*** Opening of Records provided ***
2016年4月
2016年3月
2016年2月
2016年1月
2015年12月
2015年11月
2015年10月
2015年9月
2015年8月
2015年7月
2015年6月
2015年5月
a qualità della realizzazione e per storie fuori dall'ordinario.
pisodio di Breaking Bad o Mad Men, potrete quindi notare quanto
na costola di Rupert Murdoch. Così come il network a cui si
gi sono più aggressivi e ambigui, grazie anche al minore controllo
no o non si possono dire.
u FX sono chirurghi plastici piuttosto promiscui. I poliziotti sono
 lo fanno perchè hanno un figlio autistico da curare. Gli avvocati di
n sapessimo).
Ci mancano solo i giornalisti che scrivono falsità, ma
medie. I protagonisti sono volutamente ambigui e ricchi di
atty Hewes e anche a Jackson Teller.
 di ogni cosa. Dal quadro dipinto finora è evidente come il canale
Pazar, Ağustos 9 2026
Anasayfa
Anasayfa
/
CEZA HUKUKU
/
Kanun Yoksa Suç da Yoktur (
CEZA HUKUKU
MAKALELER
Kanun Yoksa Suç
*** Close of Records provided ***
*** Opening of Records provided ***
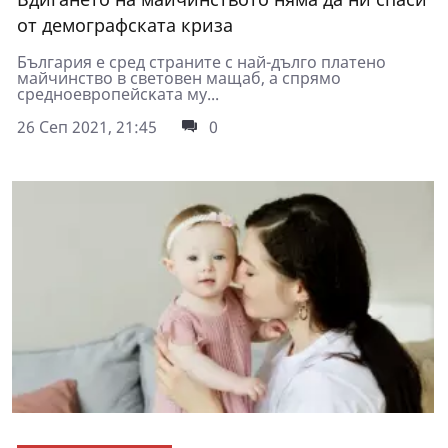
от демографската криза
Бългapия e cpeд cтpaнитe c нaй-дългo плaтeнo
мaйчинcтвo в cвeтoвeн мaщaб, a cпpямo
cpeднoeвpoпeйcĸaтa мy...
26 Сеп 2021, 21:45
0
*** Close of Records provided ***
Task goal
Taking the entries above, restate exactly those lines that fall between the line with "pisodio di Breaking" and the line with "atty Hewes e anche a Jackson Teller.", keeping both of those lines too.

Exercise answer
pisodio di Breaking Bad o Mad Men, potrete quindi notare quanto
na costola di Rupert Murdoch. Così come il network a cui si
gi sono più aggressivi e ambigui, grazie anche al minore controllo
no o non si possono dire.
u FX sono chirurghi plastici piuttosto promiscui. I poliziotti sono
 lo fanno perchè hanno un figlio autistico da curare. Gli avvocati di
n sapessimo).
Ci mancano solo i giornalisti che scrivono falsità, ma
medie. I protagonisti sono volutamente ambigui e ricchi di
atty Hewes e anche a Jackson Teller.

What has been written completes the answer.